WHAT THE TASK REQUIRES
For the data below, restate word for word only the lines from the line containing "modernen und exklusiven Locations in" through the line containing "professionellen und natürlichen", both ends included.

RECORDS FOR THE EXERCISE
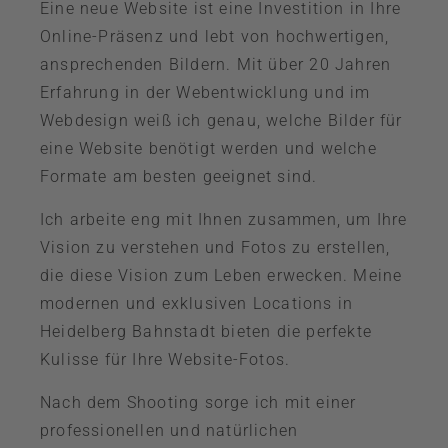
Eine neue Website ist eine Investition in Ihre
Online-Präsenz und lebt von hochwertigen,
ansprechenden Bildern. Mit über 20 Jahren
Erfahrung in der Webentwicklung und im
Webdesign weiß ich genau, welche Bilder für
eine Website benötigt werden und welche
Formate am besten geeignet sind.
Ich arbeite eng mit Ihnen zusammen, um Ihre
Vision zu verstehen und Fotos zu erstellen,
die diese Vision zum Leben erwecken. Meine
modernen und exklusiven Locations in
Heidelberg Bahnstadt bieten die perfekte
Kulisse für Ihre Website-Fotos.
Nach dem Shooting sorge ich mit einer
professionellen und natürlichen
* * *
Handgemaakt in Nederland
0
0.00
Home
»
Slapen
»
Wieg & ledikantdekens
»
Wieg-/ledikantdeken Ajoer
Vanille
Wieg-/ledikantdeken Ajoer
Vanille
==
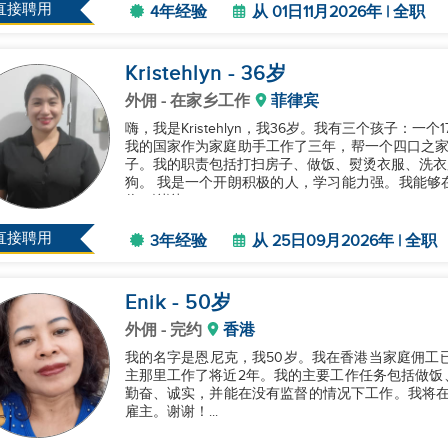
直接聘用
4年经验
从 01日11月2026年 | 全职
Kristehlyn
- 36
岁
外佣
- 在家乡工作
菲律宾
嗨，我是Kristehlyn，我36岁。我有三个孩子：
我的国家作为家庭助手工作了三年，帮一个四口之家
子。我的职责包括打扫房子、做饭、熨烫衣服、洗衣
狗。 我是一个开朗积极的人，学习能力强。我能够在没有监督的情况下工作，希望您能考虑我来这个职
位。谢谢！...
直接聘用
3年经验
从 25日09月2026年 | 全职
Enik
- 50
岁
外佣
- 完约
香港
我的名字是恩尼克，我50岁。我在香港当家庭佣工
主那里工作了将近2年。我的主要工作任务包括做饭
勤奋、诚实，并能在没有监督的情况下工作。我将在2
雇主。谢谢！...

REPLY TO THE TASK
modernen und exklusiven Locations in
Heidelberg Bahnstadt bieten die perfekte
Kulisse für Ihre Website-Fotos.
Nach dem Shooting sorge ich mit einer
professionellen und natürlichen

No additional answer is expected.